::: RECORDED INFORMATION :::
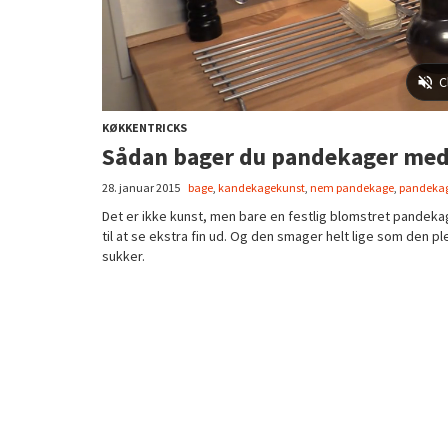
KØKKENTRICKS
Sådan bager du pandekager med
28. januar 2015
bage
,
kandekagekunst
,
nem pandekage
,
pandeka
Det er ikke kunst, men bare en festlig blomstret pandekag
til at se ekstra fin ud. Og den smager helt lige som den p
sukker.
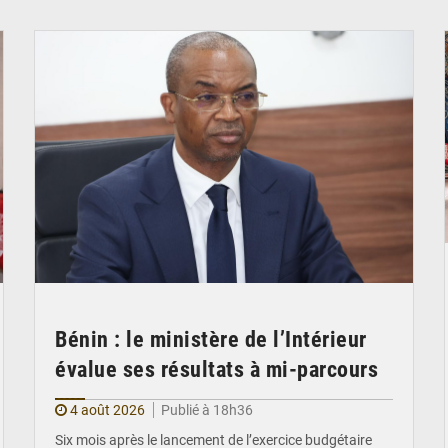
© Ministère intérieur Bénin
Bénin : le ministère de l’Intérieur
évalue ses résultats à mi-parcours
4 août 2026
Publié à 18h36
Six mois après le lancement de l’exercice budgétaire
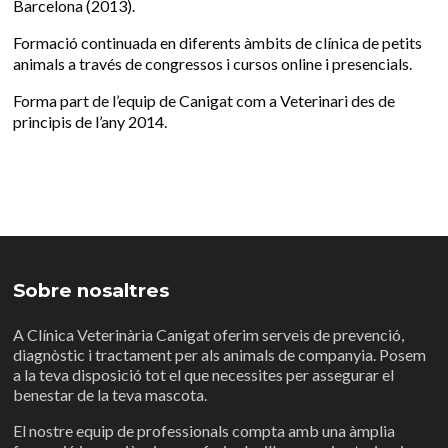
Barcelona (2013).
Formació continuada en diferents àmbits de clínica de petits
animals a través de congressos i cursos online i presencials.
Forma part de l’equip de Canigat com a Veterinari des de
principis de l’any 2014.
Sobre nosaltres
A Clínica Veterinària Canigat oferim serveis de prevenció,
diagnòstic i tractament per als animals de companyia. Posem
a la teva disposició tot el que necessites per assegurar el
benestar de la teva mascota.
El nostre equip de professionals compta amb una àmplia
:::
Each line from the one containing "évalue ses résultats à mi-parcours" through the last line of the entries above should be duplicated exactly, both included; leave out pictures and add nothing.

# RESPONSE TO THE EXERCISE:
évalue ses résultats à mi-parcours
4 août 2026
Publié à 18h36
Six mois après le lancement de l’exercice budgétaire
Barcelona (2013).
Formació continuada en diferents àmbits de clínica de petits
animals a través de congressos i cursos online i presencials.
Forma part de l’equip de Canigat com a Veterinari des de
principis de l’any 2014.
Sobre nosaltres
A Clínica Veterinària Canigat oferim serveis de prevenció,
diagnòstic i tractament per als animals de companyia. Posem
a la teva disposició tot el que necessites per assegurar el
benestar de la teva mascota.
El nostre equip de professionals compta amb una àmplia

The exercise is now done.